Does this apply to PSUs? Market pundits believe that most PSUs that are sitting on huge cash are handicapped as despite having huge cash reserves and their shares trading at low valuations (about a year back), they did not buy back shares. Also, they have suffered in the past for not being able to take active decisions about deploying funds in businesses that are far more robust and earn better RoEs. Besides, the government is the largest stakeholder in most of the PSUs and any buyback will further increase the state’s holding. And that’s not a desirable outcome at a time when these companies are actually looking to offload the government’s stake, following Sebi’s new norm regarding minimum public holding.
So, what should investors be looking for in companies with huge cash reserves? “One needs to question whether the company is able to use the surplus cash for growth. In the past, companies like Bajaj have used their cash for building competitive advantage, which is good. Just keep an eye on whether the company is using the surplus cash to expand in unrelated areas, which could pose an even bigger risk,” says IV Subramaniam, MD and CIO, Quantum Advisors. Not many company managements are great with acquisitions, and even less have a good track record of getting into new businesses and making a roaring success of it.

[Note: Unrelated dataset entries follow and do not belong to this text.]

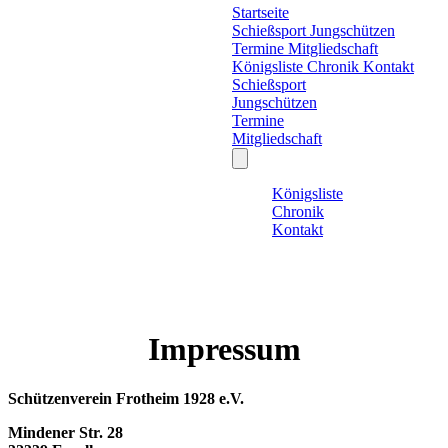
Startseite
Schießsport
Jungschützen
Termine
Mitgliedschaft
Königsliste
Chronik
Kontakt
Schießsport
Jungschützen
Termine
Mitgliedschaft
Königsliste
Chronik
Kontakt
Impressum
Schützenverein Frotheim 1928 e.V.
Mindener Str. 28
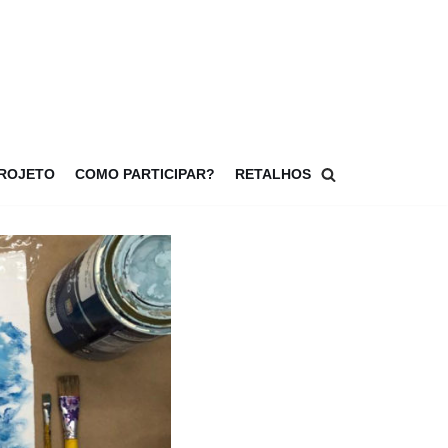
PROJETO
COMO PARTICIPAR?
RETALHOS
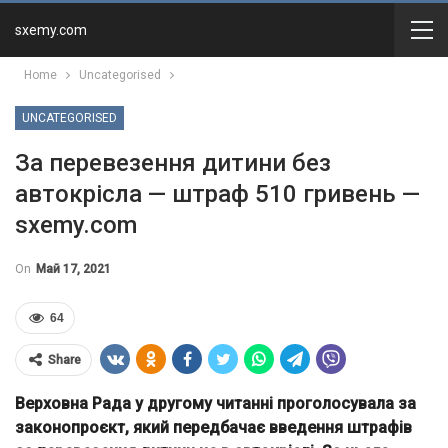
sxemy.com
Home
Uncategorised
UNCATEGORISED
За перевезення дитини без
автокрісла — штраф 510 гривень —
sxemy.com
On
Май 17, 2021
64
Share
Верховна Рада у другому читанні проголосувала за
законопроєкт, який передбачає введення штрафів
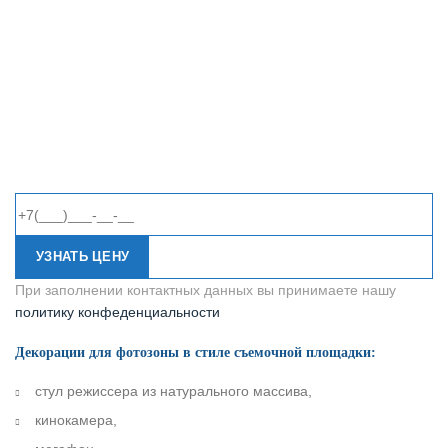
УЗНАТЬ ЦЕНУ
При заполнении контактных данных вы принимаете нашу
политику конфеденциальности
Декорации для фотозоны в стиле съемочной площадки:
стул режиссера из натурального массива,
кинокамера,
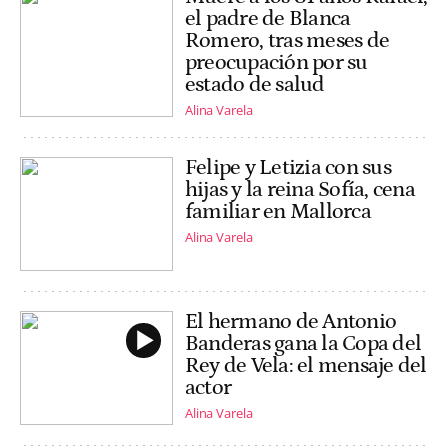
el padre de Blanca
Romero, tras meses de
preocupación por su
estado de salud
Alina Varela
Felipe y Letizia con sus
hijas y la reina Sofía, cena
familiar en Mallorca
Alina Varela
El hermano de Antonio
Banderas gana la Copa del
Rey de Vela: el mensaje del
actor
Alina Varela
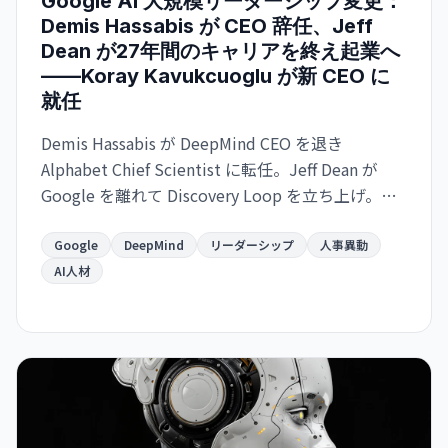
Google AI 大規模リーダーシップ変更：
Demis Hassabis が CEO 辞任、Jeff
Dean が27年間のキャリアを終え起業へ
——Koray Kavukcuoglu が新 CEO に
就任
Demis Hassabis が DeepMind CEO を退き
Alphabet Chief Scientist に転任。Jeff Dean が
Google を離れて Discovery Loop を立ち上げ。
Google が AI 競争で苦戦する中、トップ人材の同
時流出が進む。
Google
DeepMind
リーダーシップ
人事異動
AI人材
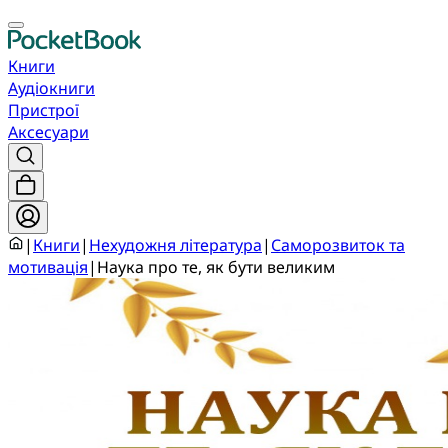
Книги
Аудіокниги
Пристрої
Аксесуари
|
Книги
|
Нехудожня література
|
Саморозвиток та
мотивація
|
Наука про те, як бути великим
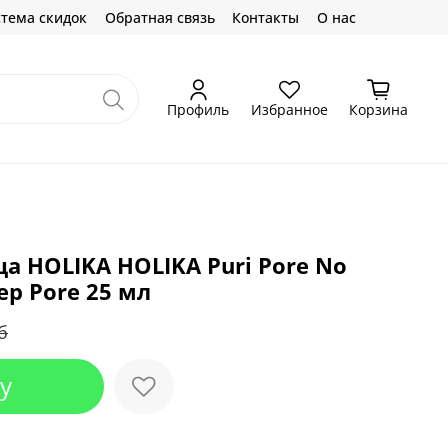
тема скидок
Обратная связь
Контакты
О нас
Профиль
Избранное
Корзина
а HOLIKA HOLIKA Puri Pore No
ep Pore 25 мл
б
у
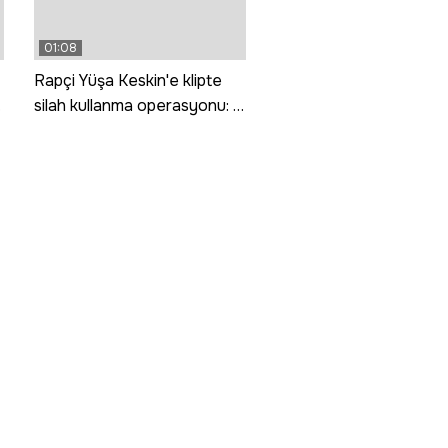
01:08
Rapçi Yüşa Keskin'e klipte
silah kullanma operasyonu: 4
gözaltı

Certainly, there are way too many opportunities to let slide. Recently, Vedanta group company Cairn India made headlines when it transferred cash to its parent company Sesa Sterlite as a $1.25-billion loan for two years. As the second-largest shareholder in Cairn, the Life Insurance Corporation of India (LIC) has asked for more information on the loan, even as the Street has demonstrated its apprehensions on the related-party transactions and use of surplus cash, which is supposed to be used for its own business — the company’s stock tanked almost 6% during market hours once this information was made public. Whether companies use their surplus cash for share buyback or keep it as a war chest for future acquisitions or organic growth, the bottomline is that investors should keep an eye on where the cash is going.